Goldberg tells the history and politics of this struggle in great detail. It is, as she says, a largely unknown story. Unfortunately, it’s also a terribly wonky one. The book directs much of its focus to the activists, rather than on the women for whom they are advocating. Even for a dedicated reader, it takes superhuman recall to keep track of all the commissions and committees and conferences—and of the leaders and critics of each (it doesn’t help that Goldberg often mentions various people and organizations off-handedly before she has properly introduced them). The big drama in the book centers around U.N. conferences in the 1990s on population and women’s rights. Goldberg uses lively and muscular prose in an attempt to evoke some suspense, but she is, ultimately, talking about diplomats and policy wonks fighting over semantics. She knows this, acknowledging that the “stultifying, banal patois of the development bureaucracy” has largely obscured the importance of these victories for women’s rights advocates. When she describes one Colombian reproductive rights attorney, a pretty, firecracker NYU law grad as perhaps “the closest thing the world of international reproductive rights has to a superstar,” it feels a little sad. How can a book about “sex, power and the future of the world” be so un-sexy?

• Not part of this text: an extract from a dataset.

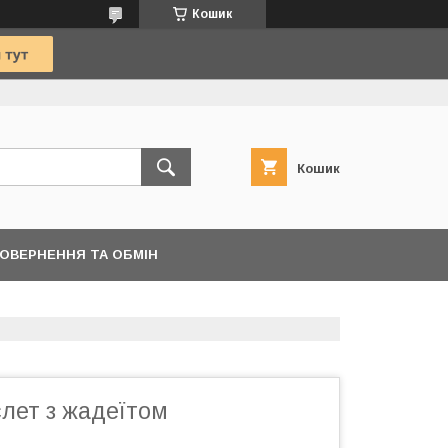
Кошик
Кошик
ОВЕРНЕННЯ ТА ОБМІН
лет з жадеїтом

Goldberg is not focused on telling a sexy story, though. She wants to find a pro-women’s rights position that doesn’t risk being attacked as culturally insensitive or inauthentic. Thus, she declares in her conclusion that “it is not the role of outsiders, either Western governments or foundations, to dictate new sexual norms to others.” It’s far better, she concludes, for women in the developing world to fight for reform in their own countries. From a purely practical standpoint, these women probably are in a better position to affect change than crusading and self-righteous foreigners. And yet, if gender inequality is, as Goldberg asserts, the “biggest human rights crisis in the world today,”—the cause of routine marital rape, gruesome illegal abortions, forced female genital mutilation, and other “cultural” or “traditional” practices—can women’s rights advocates afford to wait? If, as she argues, women’s rights are essential to the economic and social success of any society, can the world afford to wait? One gets the sense that Goldberg thinks we can’t—and that she is reaching for an argument she doesn’t quite believe.